YOUR OBJECTIVE →
Write out every entry exactly as given, but omit the pictures.

DATA EXTRACT →
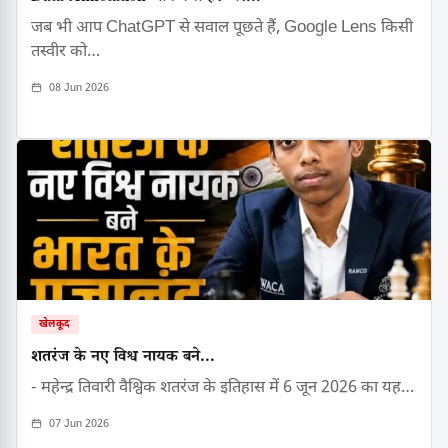
जब भी आप ChatGPT से सवाल पूछते हैं, Google Lens किसी
तस्वीर को…
08 Jun 2026
खेलकूद
शतरंज के नए विश्व नायक बने...
- महेन्द्र तिवारी वैश्विक शतरंज के इतिहास में 6 जून 2026 का यह…
07 Jun 2026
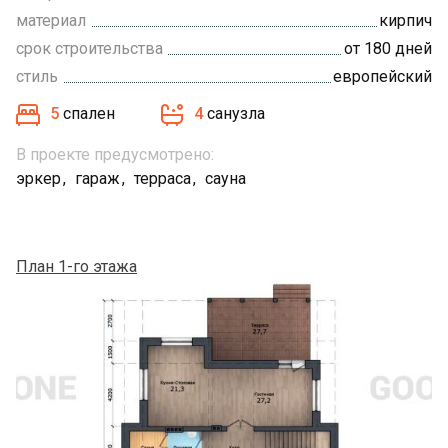
материал
кирпич
срок строительства
от 180 дней
стиль
европейский
5
спален
4
санузла
В проекте предусмотрено:
эркер
гараж
терраса
сауна
План 1-го этажа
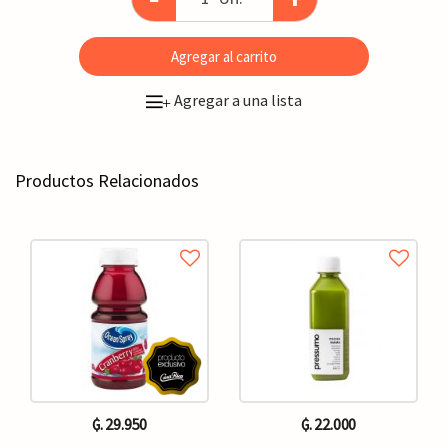
Agregar al carrito
Agregar a una lista
+
Productos Relacionados
₲. 29.950
₲. 22.000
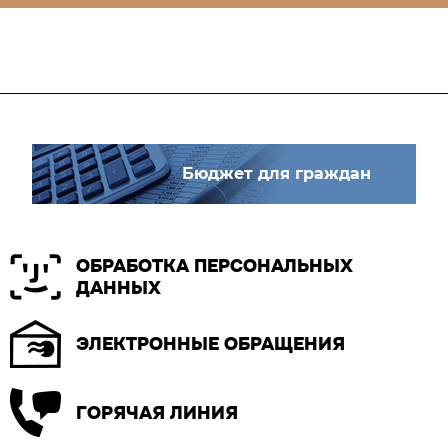
Бюджет для граждан
ОБРАБОТКА ПЕРСОНАЛЬНЫХ
ДАННЫХ
ЭЛЕКТРОННЫЕ ОБРАЩЕНИЯ
ГОРЯЧАЯ ЛИНИЯ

THE COMPLETED TASK →
जब भी आप ChatGPT से सवाल पूछते हैं, Google Lens किसी
तस्वीर को…
08 Jun 2026
खेलकूद
शतरंज के नए विश्व नायक बने...
- महेन्द्र तिवारी वैश्विक शतरंज के इतिहास में 6 जून 2026 का यह…
07 Jun 2026
материал
кирпич
срок строительства
от 180 дней
стиль
европейский
5
спален
4
санузла
В проекте предусмотрено:
эркер
гараж
терраса
сауна
План 1-го этажа
Agregar al carrito
Agregar a una lista
+
Productos Relacionados
₲. 29.950
₲. 22.000
Бюджет для граждан
ОБРАБОТКА ПЕРСОНАЛЬНЫХ
ДАННЫХ
ЭЛЕКТРОННЫЕ ОБРАЩЕНИЯ
ГОРЯЧАЯ ЛИНИЯ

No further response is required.